With an 80-page technical manual, soldering equipment and 150 tiny pieces, Salzano built a binary clock from scratch over several days.
“This is 10 times harder than the phone I made last year,” he said.
The phone and clock are year-end projects for students in robotics and electronics classes at Sno-Isle Tech Skills Center in south Everett.
Sno-Isle is a public school providing technical training to students from more than a dozen school districts. It is run by the Mukilteo School District.
Salzano predicts the clock will become a conversation piece because few visitors will know what they are looking at.
“I want to put it in my room and have people ask, ‘What’s that?’ and show off my knowledge,” said Salzano, who splits his school days between Sno-Isle and AIM High School in the Snohomish School District.
His device doesn’t look like a conventional clock.
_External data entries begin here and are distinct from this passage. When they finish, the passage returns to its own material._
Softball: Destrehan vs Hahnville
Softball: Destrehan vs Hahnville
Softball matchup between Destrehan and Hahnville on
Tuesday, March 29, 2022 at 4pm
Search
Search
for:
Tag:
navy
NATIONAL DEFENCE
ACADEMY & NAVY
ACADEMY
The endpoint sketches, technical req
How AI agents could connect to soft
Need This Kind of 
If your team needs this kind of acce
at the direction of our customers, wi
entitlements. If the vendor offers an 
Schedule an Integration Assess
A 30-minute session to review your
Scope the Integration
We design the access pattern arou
Instead of numbers, time is shown by lights and is computed with a mathematical code that is based on the power of two – or ones and zeros.
The binary system is used internally in computers.
Sno-Isle robotics and electronics teacher Karen Coulombe said she looks for projects that students will find challenging and different.
The binary clock is one of them.
“Students want to show they can use and apply their skills and this is unique to the geek, if you will,” she said.
Dylan Fenter, 17, a Snohomish High School senior, was building his clock last week a few feet away from Salzano in the Sno-Isle classroom.
He has wanted to become an electrician since he was a youngster.
He will keep his clock in plain view, too, and expects to field plenty of “What’s that?” questions.
He won’t get into the minute details, the technical names of parts he had to test to make sure they worked, the tools he used or how he read the schematics and identified all the components.
Mainly, he just likes the idea of getting to use more of his handiwork.
“The phone I made is hanging on my wall,” he said. “I use it all the time. Hey, I’ve got to use it. I made it.”